Last week the U. S. heard a great noise. It was the sum of many voices: the burnished periods of Franklin Roosevelt (see p. 11); the hoarse, earnest voice of Wendell Willkie (see p. 12); the tragic solemnity of John L. Lewis (see p. 18); the twanging, drawling, rasping, dry voice of the U. S. in campaign conversation:
> Said Jim Farley, who gave up his Democratic National Chairmanship rather than work for a Third Term: "I shall vote the straight Democratic ticket on Nov. 5 and I urge the members of my party to do likewise."
> U. S. Attorney General Robert H. Jackson: "[I] have done all [I can] to stop the increasing concentration in this country of great aggregations of other people's money in the hands of lawless, irresponsible and ruthless men like Wendell Willkie."
> U. S. Solicitor General Francis Biddle: "Of course, Hitler wants Roosevelt defeated."
> G. O. P.'s Vice-Presidential Nominee Charles L. McNary: "We have something better. . . ."
> Mr. Roosevelt's Henry Agard Wallace: "No farm-minded Republican can go up against the buzz saw of the national leadership of the Republican Party . . . without . . . deciding to become a Democrat."
> New York City's Mayor LaGuardia: "Mr.
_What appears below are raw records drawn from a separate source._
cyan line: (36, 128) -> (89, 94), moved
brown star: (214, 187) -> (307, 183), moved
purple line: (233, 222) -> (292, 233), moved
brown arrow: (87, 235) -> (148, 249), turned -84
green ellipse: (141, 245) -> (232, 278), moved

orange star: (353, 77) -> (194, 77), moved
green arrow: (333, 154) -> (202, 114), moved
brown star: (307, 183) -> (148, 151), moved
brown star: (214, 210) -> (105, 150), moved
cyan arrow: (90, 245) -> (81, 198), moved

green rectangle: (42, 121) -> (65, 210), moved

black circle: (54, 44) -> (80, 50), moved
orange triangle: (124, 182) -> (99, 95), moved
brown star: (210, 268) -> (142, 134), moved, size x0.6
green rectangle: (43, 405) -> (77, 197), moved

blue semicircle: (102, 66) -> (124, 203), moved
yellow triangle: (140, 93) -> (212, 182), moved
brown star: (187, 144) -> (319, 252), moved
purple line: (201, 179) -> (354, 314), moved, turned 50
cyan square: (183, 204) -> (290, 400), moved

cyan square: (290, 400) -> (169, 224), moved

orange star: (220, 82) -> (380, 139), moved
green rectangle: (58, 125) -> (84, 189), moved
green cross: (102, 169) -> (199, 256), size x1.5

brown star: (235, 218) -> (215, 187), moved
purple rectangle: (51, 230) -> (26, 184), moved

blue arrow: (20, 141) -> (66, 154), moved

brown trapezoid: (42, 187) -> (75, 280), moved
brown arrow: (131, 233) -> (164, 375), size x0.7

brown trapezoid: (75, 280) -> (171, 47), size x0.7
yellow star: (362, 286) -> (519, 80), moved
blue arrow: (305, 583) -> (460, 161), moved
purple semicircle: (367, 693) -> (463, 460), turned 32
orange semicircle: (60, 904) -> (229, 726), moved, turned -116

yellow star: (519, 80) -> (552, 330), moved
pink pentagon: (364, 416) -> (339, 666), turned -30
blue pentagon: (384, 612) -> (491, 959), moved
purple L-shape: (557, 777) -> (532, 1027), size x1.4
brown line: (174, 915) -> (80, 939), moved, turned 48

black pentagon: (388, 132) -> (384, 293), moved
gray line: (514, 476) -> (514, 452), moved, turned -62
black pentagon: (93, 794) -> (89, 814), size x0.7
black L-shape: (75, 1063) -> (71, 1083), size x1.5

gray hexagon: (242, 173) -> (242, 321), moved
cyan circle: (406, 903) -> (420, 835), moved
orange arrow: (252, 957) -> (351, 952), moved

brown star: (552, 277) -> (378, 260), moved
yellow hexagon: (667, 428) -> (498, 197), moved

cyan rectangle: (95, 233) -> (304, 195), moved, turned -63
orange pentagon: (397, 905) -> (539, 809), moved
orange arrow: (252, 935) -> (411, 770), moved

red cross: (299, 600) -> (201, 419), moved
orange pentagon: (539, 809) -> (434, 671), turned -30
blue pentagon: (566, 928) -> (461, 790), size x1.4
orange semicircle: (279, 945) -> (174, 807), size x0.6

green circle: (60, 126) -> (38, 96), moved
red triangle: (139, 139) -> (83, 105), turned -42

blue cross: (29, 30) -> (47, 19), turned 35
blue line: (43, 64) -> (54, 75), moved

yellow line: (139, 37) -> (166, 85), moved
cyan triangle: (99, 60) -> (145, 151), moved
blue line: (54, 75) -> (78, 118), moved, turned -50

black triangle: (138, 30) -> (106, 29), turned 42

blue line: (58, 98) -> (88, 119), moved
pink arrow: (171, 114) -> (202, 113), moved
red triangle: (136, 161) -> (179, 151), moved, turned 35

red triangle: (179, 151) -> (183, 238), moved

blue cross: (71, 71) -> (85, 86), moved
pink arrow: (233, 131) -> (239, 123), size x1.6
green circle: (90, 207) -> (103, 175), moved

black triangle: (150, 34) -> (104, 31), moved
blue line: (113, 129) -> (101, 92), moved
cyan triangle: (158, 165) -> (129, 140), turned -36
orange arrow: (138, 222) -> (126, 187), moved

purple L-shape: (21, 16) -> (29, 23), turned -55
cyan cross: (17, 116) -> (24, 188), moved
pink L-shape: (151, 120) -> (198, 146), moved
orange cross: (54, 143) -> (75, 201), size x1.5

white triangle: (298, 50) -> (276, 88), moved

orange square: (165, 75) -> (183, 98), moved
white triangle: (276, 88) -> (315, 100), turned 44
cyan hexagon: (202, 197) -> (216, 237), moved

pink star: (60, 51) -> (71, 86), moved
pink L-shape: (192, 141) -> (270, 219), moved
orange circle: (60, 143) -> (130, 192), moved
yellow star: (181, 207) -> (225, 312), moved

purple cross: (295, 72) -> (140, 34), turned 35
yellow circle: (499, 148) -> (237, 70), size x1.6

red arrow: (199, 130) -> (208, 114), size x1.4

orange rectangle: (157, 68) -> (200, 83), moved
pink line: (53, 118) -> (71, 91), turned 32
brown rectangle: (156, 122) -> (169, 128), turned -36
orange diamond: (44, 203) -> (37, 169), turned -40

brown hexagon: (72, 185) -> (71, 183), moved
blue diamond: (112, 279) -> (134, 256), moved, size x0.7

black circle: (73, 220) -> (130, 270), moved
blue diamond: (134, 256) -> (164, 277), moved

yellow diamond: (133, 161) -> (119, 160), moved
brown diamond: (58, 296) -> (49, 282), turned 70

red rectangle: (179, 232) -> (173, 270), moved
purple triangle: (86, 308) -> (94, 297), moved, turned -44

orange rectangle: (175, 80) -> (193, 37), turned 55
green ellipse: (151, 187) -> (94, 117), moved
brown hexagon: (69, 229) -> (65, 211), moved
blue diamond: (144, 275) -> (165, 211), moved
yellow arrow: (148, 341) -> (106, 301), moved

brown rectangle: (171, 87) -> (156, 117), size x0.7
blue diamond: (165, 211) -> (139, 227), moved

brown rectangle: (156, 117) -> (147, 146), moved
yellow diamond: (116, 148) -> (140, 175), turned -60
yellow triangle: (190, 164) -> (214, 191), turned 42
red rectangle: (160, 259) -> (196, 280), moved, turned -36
Willkie's utterances ... as far as I have quoted . . . [contain] a total of six different positions on foreign policy, nine contradictions . . . regarding the New Deal's policies and legislation, three contradictions on ... power, and one contradiction each regarding the control of monopolies, Government ownership, Argentine beef, and the Third Term."
> Columnist Westbrook Pegler: "I submit that Fiorello LaGuardia has been the worst mucker on the New Deal team."
> Irvin S. Cobb, a Democratic humorist who is serious about Willkie: "I'm getting just a little bit tired of voting for a family, even though it's such a busy, literary, military, oratorical, insurance-selling, financially successful family. I am, this year, going to try the experiment of voting for a man."
> Negro Champion Joe Louis: "I think Willkie will give us a square deal. Roosevelt had two terms . . . didn't give us an anti-lynching law."
> Dressed up as Uncle Sam, Horace Woodward, of Arlington, Va., mounted and coaxed his steed into Bull Run, switched horses in midstream with Ann Hedrick, just to show it could be done.
> Recently Senator Theodore ("The Man") Bilbo of Mississippi asserted that Wendell Willkie's father had once lived in Columbus, Miss, under an assumed name: "John Stover." Last week indignant Willkie Democrats of Mississippi offered to give $1,000 to the Red Cross if anyone could prove it. At Columbus, 80-year-old Historian E. R. Hopkins cracked: "Senator Bilbo says a lot of things besides his prayers."